A surprising practical detail: layers aren't always evenly distributed across stages. The first stage has the embedding (often big — 200M params for a 32k vocab × 4096 d model), and the last stage has the LM head (same size). Stages 0 and N-1 are heavier than the middle stages if we just split layers evenly. Sometimes we move the LM head onto a separate stage, or pack fewer layers into stage 0 to compensate. Megatron and friends expose this as a per-stage layer count.

Cost summary

QuantityPer-step cost
Activation Send between stages(M + N - 1) · 2 · B · T · d bytes per stage boundary, per step
Activation Recv at stages 1..N-1Same as above
Gradient AllReduceZero — PP doesn't AllReduce gradients (each stage's params are unique to that stage)
Peak activation memory per stageGPipe: ~M · (B, T, d). 1F1B: ~N · (B, T, d)
Bubble fraction(N - 1) / (M + N - 1) · (or with V·M for interleaved)

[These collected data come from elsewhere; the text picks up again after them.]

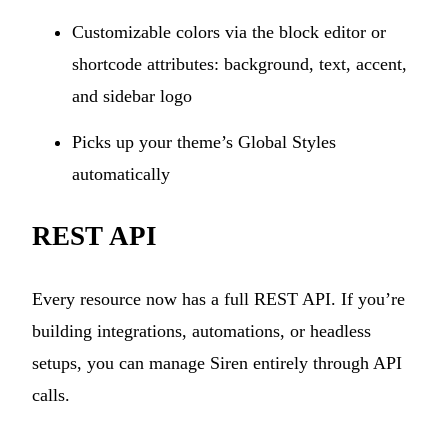
Customizable colors via the block editor or
shortcode attributes: background, text, accent,
and sidebar logo
Picks up your theme’s Global Styles
automatically
REST API
Every resource now has a full REST API. If you’re
building integrations, automations, or headless
setups, you can manage Siren entirely through API
calls.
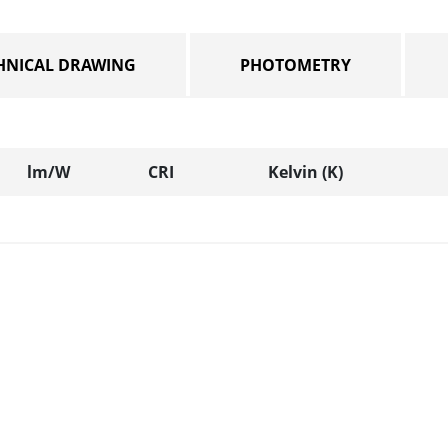
HNICAL DRAWING
PHOTOMETRY
lm/W
CRI
Kelvin (K)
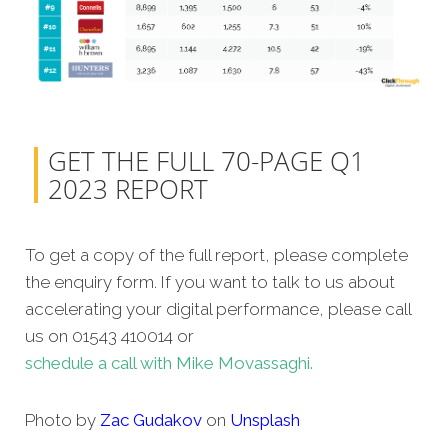
GET THE FULL 70-PAGE Q1
2023 REPORT
To get a copy of the full report, please complete
the enquiry form. If you want to talk to us about
accelerating your digital performance, please call
us on 01543 410014 or
schedule a call with Mike Movassaghi.
Photo by
Zac Gudakov
on
Unsplash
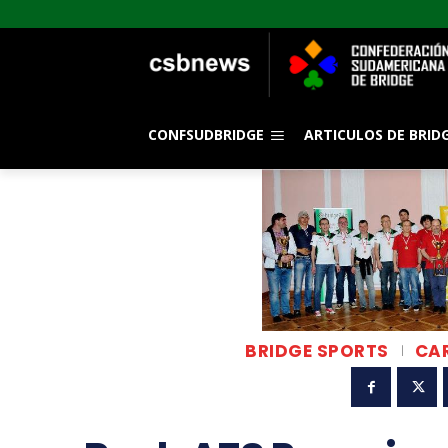
CONFSUDBRIDGE
ARTICULOS DE BRID
BRIDGE SPORTS
CA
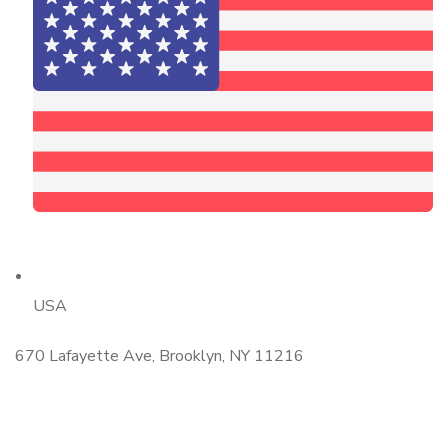
USA
670 Lafayette Ave, Brooklyn, NY 11216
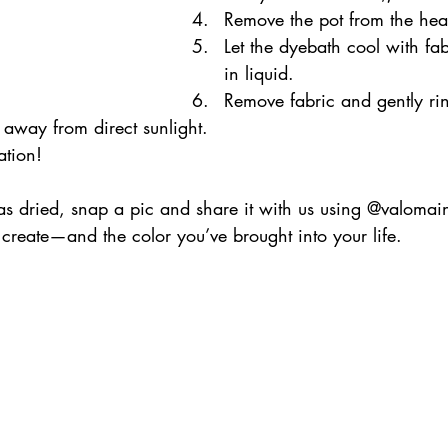
Remove the pot from the hea
Let the dyebath cool with fabr
in liquid.
Remove fabric and gently ri
away from direct sunlight.
ation!
has dried, snap a pic and share it with us using @valomai
create—and the color you’ve brought into your life.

When PP is the right hammer

Interactive · the bubble in motion

Drag N (stages) and M (micro-batches). The widget animates the GPipe and 1F1B schedules side by side, with the bubble fraction in the KPIs. Try M = N — the bubble's nearly half the run. Now M = 4N: better. M = 16N: bubble is small but activation memory under GPipe is huge — that's the slider in real life.

GPipe vs 1F1B · bubble visualisation
Each row is a stage. Coloured cells: forward (blue) and backward (orange) micro-batches. Grey cells are idle (bubble). Toggle the schedule to compare.
bubble fraction
total slots
active slots
memory class
Takeaway
PP's bubble is (N - 1) / (M + N - 1). To shrink it you crank M. Cranking M needs activation memory — which is exactly what 1F1B's reduced peak-memory unlocks. Interleaved 1F1B and zero-bubble schedules attack the formula directly. PP is cheap on comm — point-to-point only — which is why it lives across nodes in 3D parallelism.